Work required:
Your task is to copy the stretch of lines in the records below that begins with the line containing "So as the stars" and ends with the line containing "Jack brings years of hands-on experience", exactly as written, with nothing added.

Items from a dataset
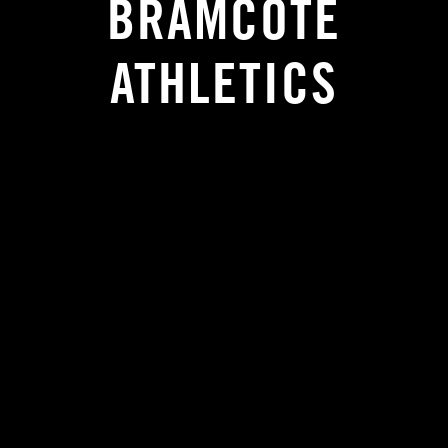
BRAMCOTE
ATHLETICS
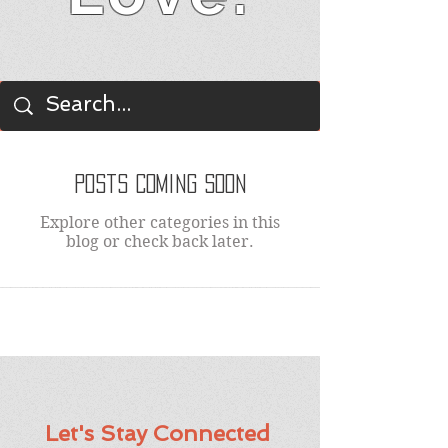
BLOG
Posts Coming Soon
Explore other categories in this
blog or check back later.
Let's Stay Connected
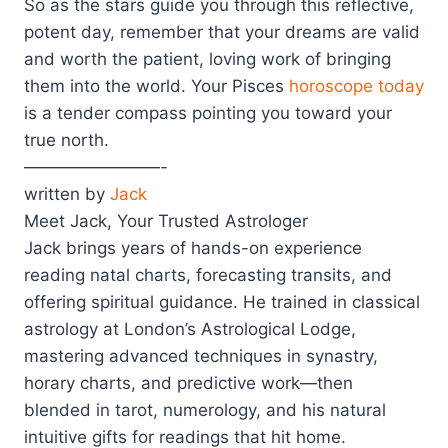
So as the stars guide you through this reflective,
potent day, remember that your dreams are valid
and worth the patient, loving work of bringing
them into the world. Your Pisces
horoscope today
is a tender compass pointing you toward your
true north.
————————-
written by
Jack
Meet Jack, Your Trusted Astrologer
Jack brings years of hands-on experience
reading natal charts, forecasting transits, and
offering spiritual guidance. He trained in classical
astrology at London’s Astrological Lodge,
mastering advanced techniques in synastry,
horary charts, and predictive work—then
blended in tarot, numerology, and his natural
intuitive gifts for readings that hit home.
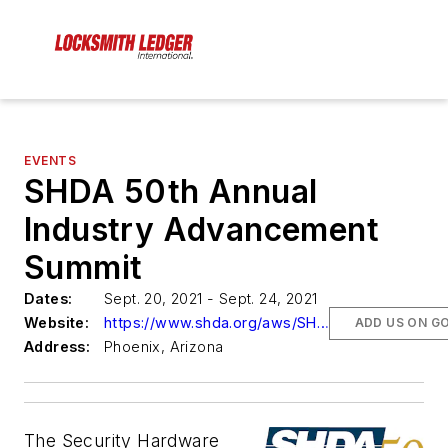
EVENTS
SHDA 50th Annual
Industry Advancement
Summit
Dates:
Sept. 20, 2021 - Sept. 24, 2021
Website:
https://www.shda.org/aws/SHDA/pt/sp/conference_home-page
ADD US ON G
Address:
Phoenix, Arizona
The Security Hardware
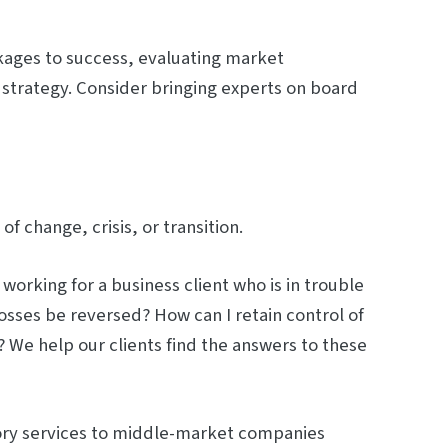
ckages to success, evaluating market
 strategy. Consider bringing experts on board
 change, crisis, or transition.
orking for a business client who is in trouble
osses be reversed? How can I retain control of
 We help our clients find the answers to these
sory services to middle-market companies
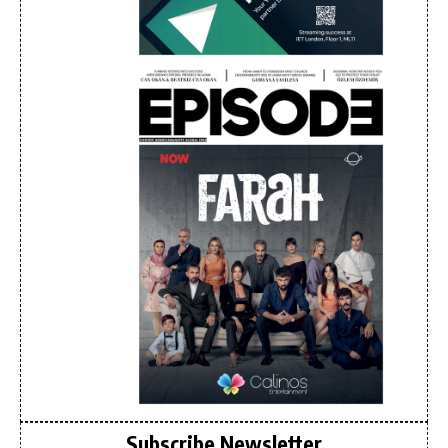
Subscribe Newsletter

Exercise answer:
So as the stars guide you through this reflective,
potent day, remember that your dreams are valid
and worth the patient, loving work of bringing
them into the world. Your Pisces
horoscope today
is a tender compass pointing you toward your
true north.
————————-
written by
Jack
Meet Jack, Your Trusted Astrologer
Jack brings years of hands-on experience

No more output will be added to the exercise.